• **Work item**
Look through the data that follows and work out how many lines contain the string "header". Nothing but that number should be given.

• **Input data**
● ● ●

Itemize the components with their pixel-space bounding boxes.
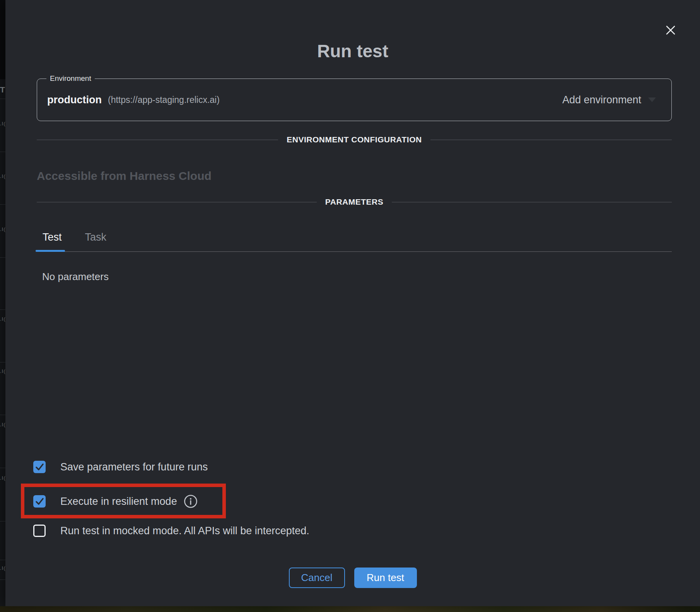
run-test-button[interactable]: Run test — [354, 568, 417, 588]
mocked-mode-checkbox[interactable] — [33, 525, 46, 537]
dialog-footer: Cancel Run test — [5, 568, 700, 588]
parameters-tabs: Test Task — [37, 231, 672, 252]
resilient-mode-label: Execute in resilient mode — [60, 496, 177, 508]
background-text-fragment: .I( — [0, 121, 5, 127]
background-row-divider — [0, 560, 5, 560]
chevron-down-icon — [648, 97, 656, 102]
environment-access-note: Accessible from Harness Cloud — [37, 169, 212, 183]
tab-task[interactable]: Task — [85, 231, 107, 243]
info-icon[interactable] — [183, 494, 198, 509]
option-resilient-mode: Execute in resilient mode — [33, 494, 198, 508]
background-row-divider — [0, 521, 5, 521]
background-text-fragment: .I( — [0, 475, 5, 481]
selected-environment-name: production — [47, 94, 102, 106]
environment-configuration-header: ENVIRONMENT CONFIGURATION — [287, 135, 422, 144]
background-text-fragment: .I( — [0, 368, 5, 374]
background-row-divider — [0, 204, 5, 205]
option-save-parameters: Save parameters for future runs — [33, 460, 208, 474]
add-environment-dropdown[interactable]: Add environment — [562, 94, 656, 106]
parameters-header: PARAMETERS — [325, 197, 383, 207]
save-parameters-label: Save parameters for future runs — [60, 461, 208, 473]
background-row-divider — [0, 415, 5, 415]
background-photo-strip — [0, 606, 700, 612]
no-parameters-text: No parameters — [42, 271, 109, 283]
mocked-mode-label: Run test in mocked mode. All APIs will b… — [60, 525, 309, 537]
close-icon[interactable] — [664, 23, 678, 37]
background-row-divider — [0, 257, 5, 258]
background-row-divider — [0, 99, 5, 99]
background-row-divider — [0, 362, 5, 362]
environment-field: Environment production (https://app-stag… — [37, 79, 672, 121]
run-test-dialog: Run test Environment production (https:/… — [5, 0, 700, 606]
active-tab-underline — [36, 250, 65, 252]
resilient-mode-checkbox[interactable] — [33, 495, 46, 508]
background-row-divider — [0, 580, 5, 580]
background-row-divider — [0, 468, 5, 468]
background-text-fragment: T — [0, 85, 5, 94]
environment-configuration-divider: ENVIRONMENT CONFIGURATION — [37, 135, 672, 145]
background-text-fragment: .I( — [0, 173, 5, 179]
background-app-sliver: T.I(.I(.I(.I(.I(.I(.I(.I( — [0, 0, 5, 606]
option-mocked-mode: Run test in mocked mode. All APIs will b… — [33, 524, 309, 538]
dialog-title: Run test — [5, 41, 700, 62]
save-parameters-checkbox[interactable] — [33, 461, 46, 473]
background-text-fragment: .I( — [0, 565, 5, 571]
background-text-fragment: .I( — [0, 316, 5, 322]
tab-test[interactable]: Test — [43, 231, 62, 243]
background-text-fragment: .I( — [0, 422, 5, 427]
parameters-divider: PARAMETERS — [37, 197, 672, 207]
background-app-header — [0, 0, 5, 79]
background-text-fragment: .I( — [0, 226, 5, 232]
selected-environment-url: (https://app-staging.relicx.ai) — [108, 95, 220, 105]
add-environment-label: Add environment — [562, 94, 641, 106]
cancel-button[interactable]: Cancel — [289, 568, 345, 588]
background-row-divider — [0, 152, 5, 152]
background-row-divider — [0, 309, 5, 310]
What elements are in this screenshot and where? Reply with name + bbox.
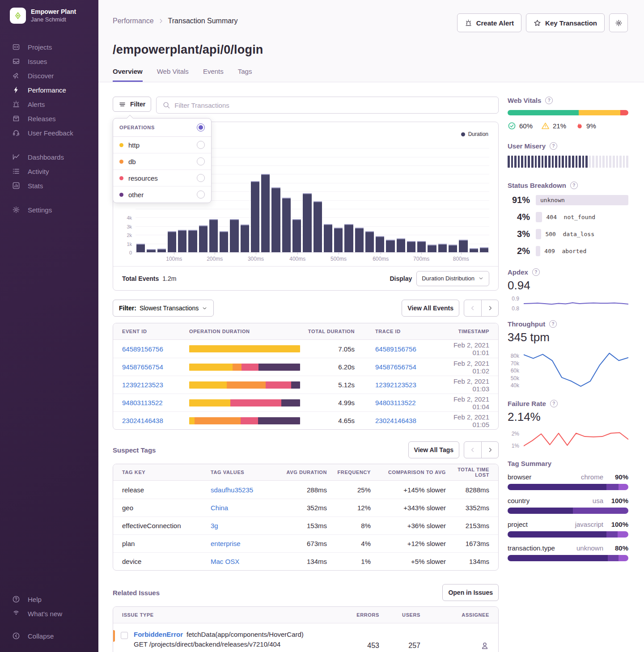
pager-prev-button[interactable] [464,442,481,458]
histogram-bar[interactable] [344,224,353,252]
tag-value-link[interactable]: Mac OSX [211,558,279,565]
sidebar-item-discover[interactable]: Discover [0,68,98,83]
event-id-link[interactable]: 64589156756 [122,345,189,353]
histogram-bar[interactable] [209,219,218,252]
events-filter-select[interactable]: Filter: Slowest Transactions [113,300,214,317]
key-transaction-button[interactable]: Key Transaction [526,13,605,32]
histogram-bar[interactable] [157,249,166,252]
radio-icon[interactable] [197,191,205,199]
tag-summary-bar[interactable] [508,508,628,514]
histogram-bar[interactable] [230,219,238,252]
histogram-bar[interactable] [334,228,343,252]
sidebar-item-alerts[interactable]: Alerts [0,97,98,111]
histogram-bar[interactable] [220,231,228,252]
search-input[interactable] [174,102,492,109]
histogram-bar[interactable] [459,240,467,252]
sidebar-item-user-feedback[interactable]: User Feedback [0,126,98,140]
histogram-bar[interactable] [428,245,436,253]
issue-checkbox[interactable] [121,632,128,639]
histogram-bar[interactable] [324,224,332,252]
histogram-bar[interactable] [449,245,457,253]
histogram-bar[interactable] [168,231,176,252]
sidebar-item-performance[interactable]: Performance [0,83,98,97]
histogram-bar[interactable] [188,230,197,252]
histogram-bar[interactable] [178,230,186,252]
org-switcher[interactable]: Empower Plant Jane Schmidt [0,0,98,30]
histogram-bar[interactable] [480,247,488,252]
tag-value-link[interactable]: 3g [211,522,279,529]
radio-icon[interactable] [197,157,205,165]
histogram-bar[interactable] [292,219,301,252]
trace-id-link[interactable]: 94587656754 [355,363,444,371]
create-alert-button[interactable]: Create Alert [457,13,521,32]
trace-id-link[interactable]: 64589156756 [355,345,444,353]
display-select[interactable]: Duration Distribution [416,271,489,286]
histogram-bar[interactable] [314,201,322,253]
operation-option-resources[interactable]: resources [113,170,211,186]
sidebar-item-stats[interactable]: Stats [0,178,98,193]
radio-icon[interactable] [197,141,205,149]
histogram-bar[interactable] [271,187,280,253]
operation-option-http[interactable]: http [113,137,211,153]
open-in-issues-button[interactable]: Open in Issues [442,584,499,601]
histogram-bar[interactable] [251,181,259,252]
event-id-link[interactable]: 23024146438 [122,417,189,424]
assignee-button[interactable] [432,641,489,650]
pager-next-button[interactable] [481,300,498,316]
tag-value-link[interactable]: China [211,504,279,512]
sidebar-item-help[interactable]: Help [0,592,98,606]
operation-option-db[interactable]: db [113,153,211,170]
operations-dropdown-header[interactable]: OPERATIONS [113,119,211,137]
sidebar-item-collapse[interactable]: Collapse [0,629,98,643]
help-question-icon[interactable]: ? [570,182,578,189]
tag-value-link[interactable]: enterprise [211,540,279,547]
tag-summary-bar[interactable] [508,531,628,538]
histogram-bar[interactable] [241,224,249,252]
histogram-bar[interactable] [386,240,394,252]
event-id-link[interactable]: 12392123523 [122,381,189,389]
histogram-bar[interactable] [376,236,384,252]
sidebar-item-projects[interactable]: Projects [0,40,98,54]
help-question-icon[interactable]: ? [550,400,558,407]
trace-id-link[interactable]: 94803113522 [355,399,444,406]
tag-summary-bar[interactable] [508,555,628,561]
tab-overview[interactable]: Overview [113,68,143,82]
tag-summary-bar[interactable] [508,484,628,490]
histogram-bar[interactable] [261,174,270,252]
histogram-bar[interactable] [438,244,447,252]
tab-web-vitals[interactable]: Web Vitals [157,68,189,82]
help-question-icon[interactable]: ? [532,268,540,276]
event-id-link[interactable]: 94803113522 [122,399,189,406]
help-question-icon[interactable]: ? [545,97,553,104]
tab-events[interactable]: Events [203,68,224,82]
operation-option-other[interactable]: other [113,186,211,203]
pager-next-button[interactable] [481,442,498,458]
histogram-bar[interactable] [397,238,405,252]
histogram-bar[interactable] [199,225,208,252]
trace-id-link[interactable]: 23024146438 [355,417,444,424]
tab-tags[interactable]: Tags [238,68,252,82]
sidebar-item-dashboards[interactable]: Dashboards [0,150,98,164]
radio-icon[interactable] [197,174,205,182]
filter-button[interactable]: Filter [113,97,151,112]
radio-selected-icon[interactable] [197,123,205,131]
tag-value-link[interactable]: sdaufhu35235 [211,486,279,494]
sidebar-item-settings[interactable]: Settings [0,203,98,217]
issue-row[interactable]: ForbiddenErrorfetchData(app/components/H… [113,623,498,652]
histogram-bar[interactable] [365,231,374,252]
event-id-link[interactable]: 94587656754 [122,363,189,371]
histogram-bar[interactable] [417,241,426,252]
histogram-bar[interactable] [355,228,364,252]
help-question-icon[interactable]: ? [550,142,557,150]
histogram-bar[interactable] [470,248,478,252]
histogram-bar[interactable] [282,198,291,252]
issue-type-link[interactable]: ForbiddenError [134,631,183,638]
histogram-bar[interactable] [147,249,155,252]
sidebar-item-what-s-new[interactable]: What's new [0,606,98,621]
histogram-bar[interactable] [407,241,415,252]
sidebar-item-activity[interactable]: Activity [0,164,98,178]
help-question-icon[interactable]: ? [549,320,557,328]
pager-prev-button[interactable] [464,300,481,316]
settings-gear-button[interactable] [609,13,628,32]
trace-id-link[interactable]: 12392123523 [355,381,444,389]
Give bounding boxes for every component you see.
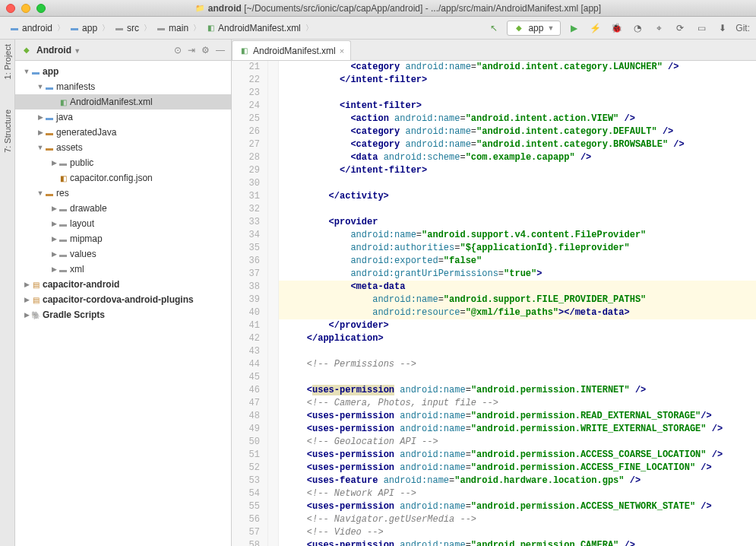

● ● ●

• **Completed exercise**
4